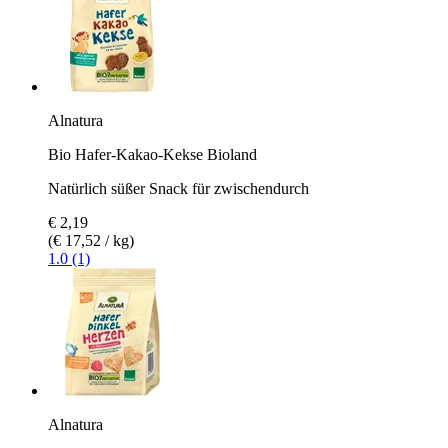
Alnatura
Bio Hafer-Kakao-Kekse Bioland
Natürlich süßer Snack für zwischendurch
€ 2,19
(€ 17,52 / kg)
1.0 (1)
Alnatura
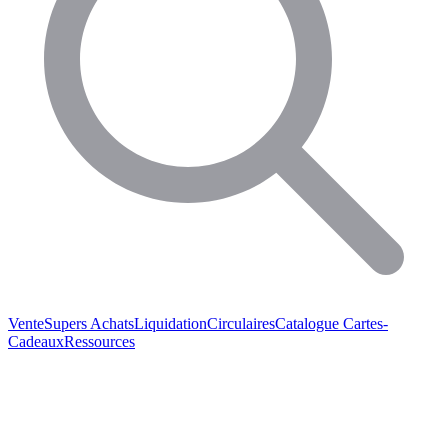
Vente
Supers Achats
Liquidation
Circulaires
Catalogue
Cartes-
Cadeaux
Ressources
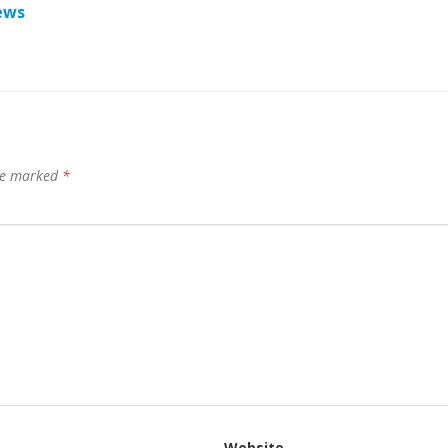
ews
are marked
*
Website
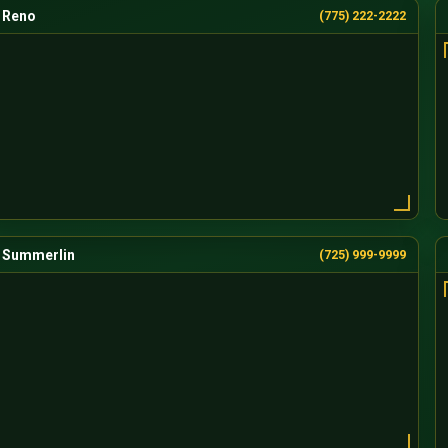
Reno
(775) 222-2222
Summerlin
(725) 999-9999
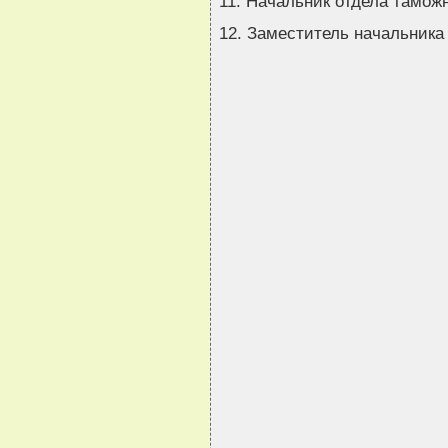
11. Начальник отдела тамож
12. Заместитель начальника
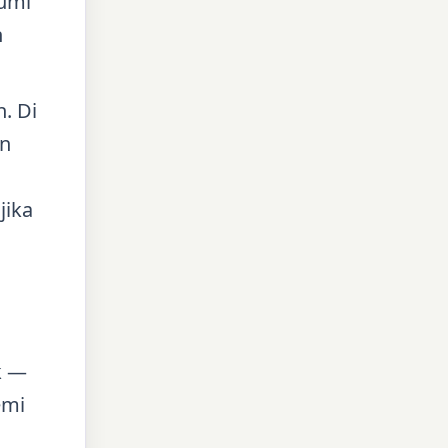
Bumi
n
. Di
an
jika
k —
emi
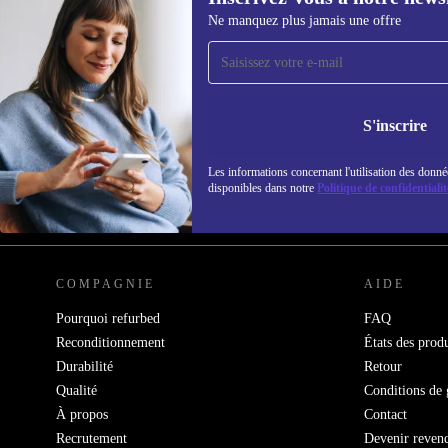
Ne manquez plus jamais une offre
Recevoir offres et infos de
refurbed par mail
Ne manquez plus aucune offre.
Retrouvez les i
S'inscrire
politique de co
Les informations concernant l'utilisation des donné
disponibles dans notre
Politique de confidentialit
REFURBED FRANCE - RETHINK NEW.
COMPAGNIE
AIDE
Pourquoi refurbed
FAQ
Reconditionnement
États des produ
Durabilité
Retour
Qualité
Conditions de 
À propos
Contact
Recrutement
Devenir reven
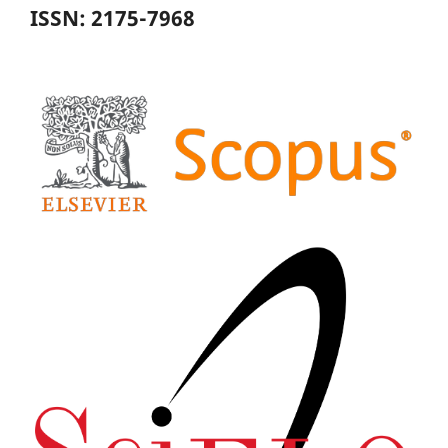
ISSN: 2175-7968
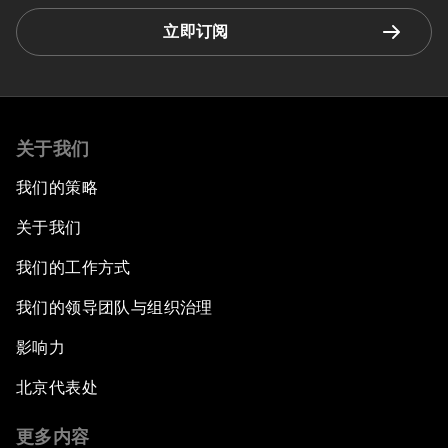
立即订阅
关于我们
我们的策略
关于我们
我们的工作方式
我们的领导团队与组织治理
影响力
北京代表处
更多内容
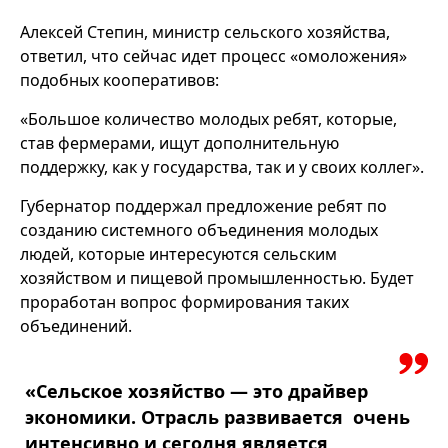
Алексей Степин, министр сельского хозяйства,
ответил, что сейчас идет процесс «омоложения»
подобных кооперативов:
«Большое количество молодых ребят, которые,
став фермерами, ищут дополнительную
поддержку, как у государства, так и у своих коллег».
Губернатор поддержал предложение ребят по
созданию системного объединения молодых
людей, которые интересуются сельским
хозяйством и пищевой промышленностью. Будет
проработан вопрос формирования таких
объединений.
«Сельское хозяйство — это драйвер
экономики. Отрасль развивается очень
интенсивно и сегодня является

## WORK TASK
Here the job is to copy the stretch of records from the line containing "12. Заместитель начальника" through the line containing "Алексей Степин, министр", word for word. Leave every picture out.

## EXERCISE RESPONSE
12. Заместитель начальника
Bumi
n
. Di
an
jika
k —
emi
Ne manquez plus jamais une offre
Recevoir offres et infos de
refurbed par mail
Ne manquez plus aucune offre.
Retrouvez les i
S'inscrire
politique de co
Les informations concernant l'utilisation des donné
disponibles dans notre
Politique de confidentialit
REFURBED FRANCE - RETHINK NEW.
COMPAGNIE
AIDE
Pourquoi refurbed
FAQ
Reconditionnement
États des produ
Durabilité
Retour
Qualité
Conditions de 
À propos
Contact
Recrutement
Devenir reven
ISSN: 2175-7968
立即订阅
关于我们
我们的策略
关于我们
我们的工作方式
我们的领导团队与组织治理
影响力
北京代表处
更多内容
Алексей Степин, министр сельского хозяйства,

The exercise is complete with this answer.